LA MÉTHODE de haute précision utilisée a permis aux chercheurs de retracer phylogénétiquement l’origine du parasite. « Nous avons ainsi prouvé que ce sont les gorilles qui ont contaminé les humains, et non l’inverse, comme d’autres travaux l’avaient tout d’abord suspecté », explique Éric Delaporte, co-auteur, chercheur à l’IRD (Institut de recherche pour le développement) et à l’université de Montpellier.
Ces travaux, apportant un éclairage nouveau sur l’origine primate du paludisme, posent un nouveau défi dans la lutte contre la maladie. « Compte tenu des contacts hommes/singes de plus en plus nombreux en Afrique centrale, notamment du fait de la déforestation massive et des mouvements de population qui s’ensuivent, l’existence d’un réservoir de Plasmodium chez le gorille rend encore plus difficile l’éradication de ce fléau. »
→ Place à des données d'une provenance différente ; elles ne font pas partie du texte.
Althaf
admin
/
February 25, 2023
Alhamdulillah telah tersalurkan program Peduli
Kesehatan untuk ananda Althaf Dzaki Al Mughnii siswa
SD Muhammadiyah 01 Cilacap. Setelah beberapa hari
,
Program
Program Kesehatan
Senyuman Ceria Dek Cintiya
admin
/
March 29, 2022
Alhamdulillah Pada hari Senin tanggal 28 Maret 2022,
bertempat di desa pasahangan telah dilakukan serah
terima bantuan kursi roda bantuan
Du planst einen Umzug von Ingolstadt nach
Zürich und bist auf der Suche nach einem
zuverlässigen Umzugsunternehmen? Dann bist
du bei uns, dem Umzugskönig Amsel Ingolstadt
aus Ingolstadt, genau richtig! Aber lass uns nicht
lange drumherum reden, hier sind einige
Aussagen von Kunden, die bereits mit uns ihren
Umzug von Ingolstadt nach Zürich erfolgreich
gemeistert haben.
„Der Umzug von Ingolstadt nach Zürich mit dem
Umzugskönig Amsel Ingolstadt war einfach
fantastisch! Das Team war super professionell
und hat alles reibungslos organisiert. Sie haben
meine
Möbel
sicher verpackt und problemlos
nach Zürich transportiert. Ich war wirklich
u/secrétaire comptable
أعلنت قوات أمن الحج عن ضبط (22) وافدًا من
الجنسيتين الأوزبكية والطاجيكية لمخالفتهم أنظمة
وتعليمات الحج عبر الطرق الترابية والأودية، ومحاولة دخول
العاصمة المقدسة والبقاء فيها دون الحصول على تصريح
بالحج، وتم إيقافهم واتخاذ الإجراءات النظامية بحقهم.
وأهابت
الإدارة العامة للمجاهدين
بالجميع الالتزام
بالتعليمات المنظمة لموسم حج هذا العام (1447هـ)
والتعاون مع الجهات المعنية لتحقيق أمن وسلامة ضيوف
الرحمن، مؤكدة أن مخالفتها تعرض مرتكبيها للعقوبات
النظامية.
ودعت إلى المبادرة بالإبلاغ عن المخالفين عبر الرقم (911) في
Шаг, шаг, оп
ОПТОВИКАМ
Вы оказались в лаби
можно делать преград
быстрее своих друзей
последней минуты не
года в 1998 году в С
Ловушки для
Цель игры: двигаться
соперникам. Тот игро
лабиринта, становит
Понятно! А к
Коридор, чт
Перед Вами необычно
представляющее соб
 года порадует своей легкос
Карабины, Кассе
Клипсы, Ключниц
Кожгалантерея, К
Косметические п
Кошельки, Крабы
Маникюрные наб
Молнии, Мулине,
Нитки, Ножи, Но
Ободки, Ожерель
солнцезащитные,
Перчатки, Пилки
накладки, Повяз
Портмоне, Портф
Le travail de Weimin Liu, Béatrice Hahn et coll. réfute de précédentes études qui situaient déjà une origine simienne, mais chez le chimpanzé ou le bonobo. « Nous avons développé une technique de séquençage de l’ADN appelée “single genome amplification”, ou SGA, méthode non invasive pour identifier et caractériser les séquences ADN des espèces de Plasmodium dans des échantillons de fèces de singes sauvages vivants. » Parmi près de 3 000 échantillons prélevés dans différents territoires à travers l’Afrique Centrale, la présence de Plasmodium a été trouvée chez des chimpanzés (Pan
troglodytes) et des gorilles de l’Ouest (Gorilla gorilla) mais non chez ceux de l’Est (Gorilla beringei), ni chez des bonobos (Pan paniscus).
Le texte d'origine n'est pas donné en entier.